* _Data extract_

▼▼▼

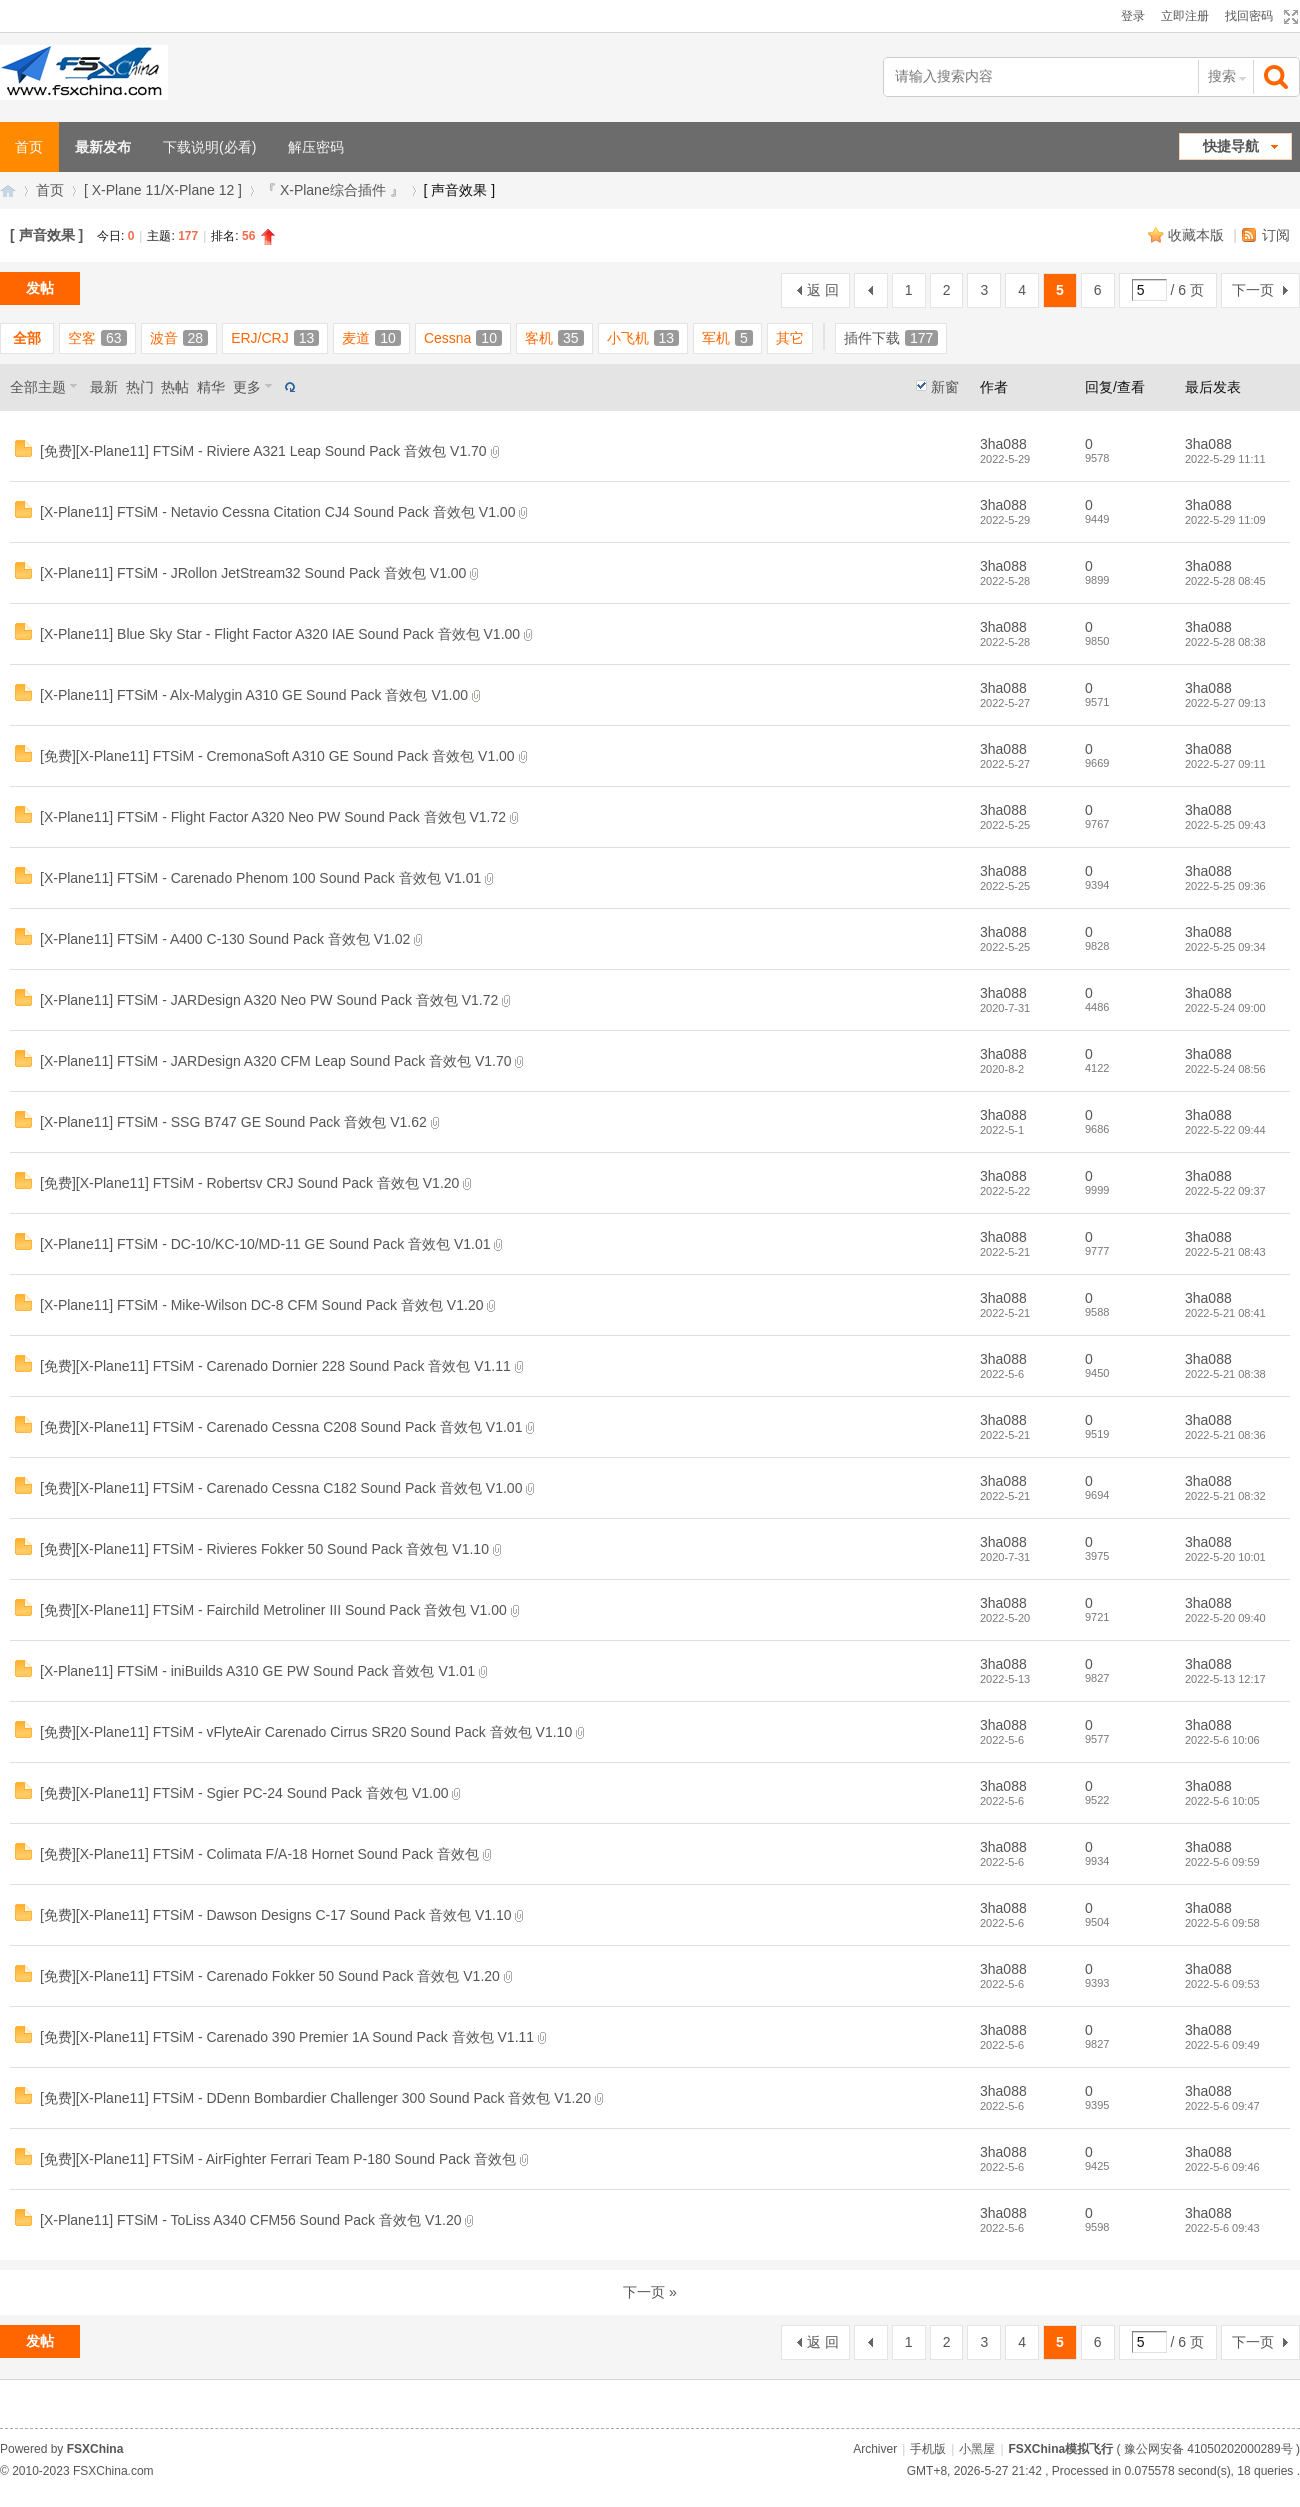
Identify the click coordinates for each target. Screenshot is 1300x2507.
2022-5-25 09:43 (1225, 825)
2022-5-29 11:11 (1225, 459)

▲▲▲
▼▼▼

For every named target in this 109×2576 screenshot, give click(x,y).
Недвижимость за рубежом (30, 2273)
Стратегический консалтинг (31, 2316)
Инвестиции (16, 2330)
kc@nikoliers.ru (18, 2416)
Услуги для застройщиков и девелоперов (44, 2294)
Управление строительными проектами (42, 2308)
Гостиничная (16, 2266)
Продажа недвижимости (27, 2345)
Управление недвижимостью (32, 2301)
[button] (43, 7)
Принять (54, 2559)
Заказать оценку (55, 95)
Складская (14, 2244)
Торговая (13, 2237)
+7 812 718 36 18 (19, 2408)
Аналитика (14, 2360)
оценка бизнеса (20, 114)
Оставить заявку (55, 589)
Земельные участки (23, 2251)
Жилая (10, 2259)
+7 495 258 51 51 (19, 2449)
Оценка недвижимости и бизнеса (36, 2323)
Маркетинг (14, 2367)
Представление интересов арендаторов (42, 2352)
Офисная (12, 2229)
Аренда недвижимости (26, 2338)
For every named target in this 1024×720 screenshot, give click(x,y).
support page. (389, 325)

▲▲▲
▼▼▼

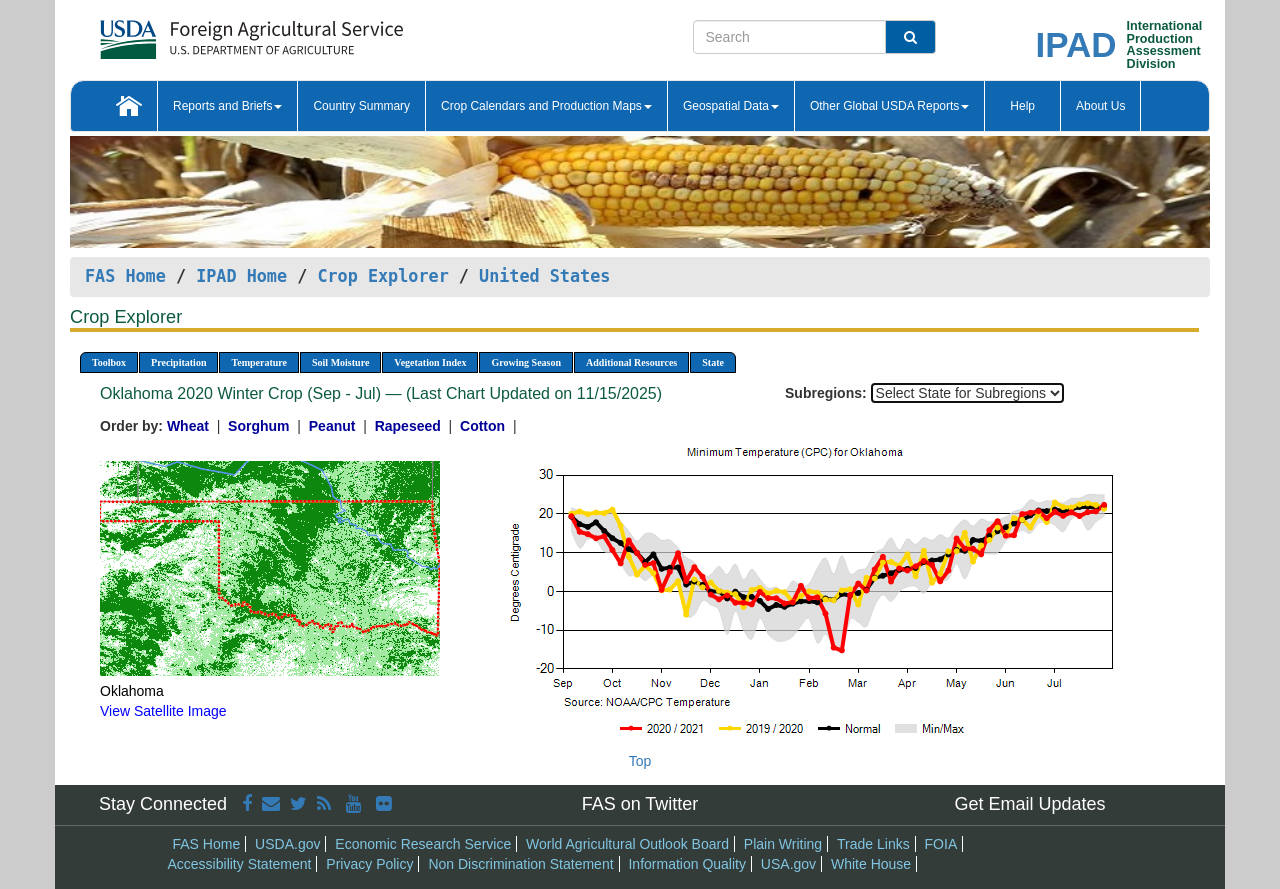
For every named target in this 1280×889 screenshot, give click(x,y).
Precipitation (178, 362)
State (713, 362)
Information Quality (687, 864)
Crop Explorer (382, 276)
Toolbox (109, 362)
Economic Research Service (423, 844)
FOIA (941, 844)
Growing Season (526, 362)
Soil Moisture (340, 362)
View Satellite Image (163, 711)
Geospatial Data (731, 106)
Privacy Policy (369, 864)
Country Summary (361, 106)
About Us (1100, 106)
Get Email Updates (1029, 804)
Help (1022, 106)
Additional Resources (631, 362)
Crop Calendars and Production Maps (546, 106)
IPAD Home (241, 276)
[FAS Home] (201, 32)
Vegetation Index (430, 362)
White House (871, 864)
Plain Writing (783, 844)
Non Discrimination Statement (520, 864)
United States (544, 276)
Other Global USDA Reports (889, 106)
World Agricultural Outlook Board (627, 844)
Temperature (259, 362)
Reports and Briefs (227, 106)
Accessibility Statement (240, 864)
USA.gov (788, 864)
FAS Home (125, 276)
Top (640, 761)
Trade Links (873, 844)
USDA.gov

▲▲▲

* _What you should do_
The string "named" marks the lines to return from the material. Copy each one.

* _The completed task_
For every named target in this 109×2576 screenshot, give click(x,y).
For every named target in this 1024×720 screenshot, give click(x,y).
For every named target in this 1280×889 screenshot, give click(x,y).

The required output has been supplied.